Last week, Deloitte published a detailed report on the programmatic market. Although the report mainly highlighted how programmatic (and video) advertising is flourishing, it also showed that eCPM for banner display advertising is decreasing year-on-year, with an average CPM of € 0.62 in 2016, 13 cents lower than the year before: a decrease of approximately 20%. Premium sold display inventory, for example through deal IDs or private exchanges, is on the rise and also have much higher eCPMs, highlighting the issue that programmatically sold remnant inventory has with its low eCPMs. Real Attribution provides an opportunity to significantly increase these eCPM rates.
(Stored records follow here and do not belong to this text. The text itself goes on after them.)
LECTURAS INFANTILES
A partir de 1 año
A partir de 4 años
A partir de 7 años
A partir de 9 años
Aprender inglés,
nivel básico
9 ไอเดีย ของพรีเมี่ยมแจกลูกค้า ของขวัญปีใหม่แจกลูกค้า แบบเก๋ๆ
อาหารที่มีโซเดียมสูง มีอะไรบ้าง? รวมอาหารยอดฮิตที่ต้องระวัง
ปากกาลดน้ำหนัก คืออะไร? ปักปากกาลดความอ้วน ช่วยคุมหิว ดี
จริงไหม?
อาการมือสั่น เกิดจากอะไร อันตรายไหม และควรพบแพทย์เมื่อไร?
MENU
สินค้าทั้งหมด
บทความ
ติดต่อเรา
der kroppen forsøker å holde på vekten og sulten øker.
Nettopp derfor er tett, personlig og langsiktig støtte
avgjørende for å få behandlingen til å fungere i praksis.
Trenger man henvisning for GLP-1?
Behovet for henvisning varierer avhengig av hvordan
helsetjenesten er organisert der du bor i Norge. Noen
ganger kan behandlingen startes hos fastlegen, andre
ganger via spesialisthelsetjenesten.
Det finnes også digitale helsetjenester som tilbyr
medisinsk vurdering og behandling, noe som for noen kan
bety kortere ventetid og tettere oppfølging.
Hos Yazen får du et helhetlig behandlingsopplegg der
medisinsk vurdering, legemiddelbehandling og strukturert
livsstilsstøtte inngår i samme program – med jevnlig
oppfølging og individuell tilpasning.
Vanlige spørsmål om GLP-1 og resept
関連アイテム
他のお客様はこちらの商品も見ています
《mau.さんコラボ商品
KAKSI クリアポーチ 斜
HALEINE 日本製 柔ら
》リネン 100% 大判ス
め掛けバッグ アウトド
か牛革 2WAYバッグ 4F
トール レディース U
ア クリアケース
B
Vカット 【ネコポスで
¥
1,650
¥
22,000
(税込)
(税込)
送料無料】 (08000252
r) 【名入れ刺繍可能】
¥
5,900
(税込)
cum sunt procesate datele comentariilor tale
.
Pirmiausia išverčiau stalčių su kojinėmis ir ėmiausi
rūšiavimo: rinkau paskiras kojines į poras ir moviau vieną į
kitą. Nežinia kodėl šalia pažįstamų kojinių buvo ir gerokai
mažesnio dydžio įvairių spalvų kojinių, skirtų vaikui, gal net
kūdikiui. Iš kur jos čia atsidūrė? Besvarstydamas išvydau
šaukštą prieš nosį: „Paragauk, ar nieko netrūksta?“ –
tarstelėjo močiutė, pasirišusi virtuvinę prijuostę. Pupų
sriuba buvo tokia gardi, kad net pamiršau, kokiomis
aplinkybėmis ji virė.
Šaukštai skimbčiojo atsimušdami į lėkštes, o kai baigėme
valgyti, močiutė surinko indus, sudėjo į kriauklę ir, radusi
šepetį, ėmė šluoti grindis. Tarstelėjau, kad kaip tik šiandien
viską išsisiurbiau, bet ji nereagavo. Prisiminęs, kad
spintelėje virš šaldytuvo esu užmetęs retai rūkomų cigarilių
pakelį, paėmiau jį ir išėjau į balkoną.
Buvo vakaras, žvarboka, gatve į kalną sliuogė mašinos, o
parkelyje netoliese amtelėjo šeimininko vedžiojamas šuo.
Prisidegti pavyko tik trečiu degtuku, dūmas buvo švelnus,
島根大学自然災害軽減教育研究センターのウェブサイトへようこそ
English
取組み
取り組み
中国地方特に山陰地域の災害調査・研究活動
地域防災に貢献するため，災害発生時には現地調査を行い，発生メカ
Premium publishers realize that they have lost control of their programmatic advertising campaigns to the buy side (representing advertisers), and as a consequence they have seen their revenue and eCPM on remnant (non-premium display) inventory decrease. To regain some control they have implemented a variety of tools, from implementing a yield manager to setting up private deals and header bidding strategies.
However, most premium publishers are still reluctant to accept campaigns based on CPA. Even CPC campaigns are seen as more of a last-resort than part of any strategic sell side plan. The main reason is obvious, performance based campaigns were commissioned on last click only, whereas display campaigns typically feature in the early phase of a customer journey.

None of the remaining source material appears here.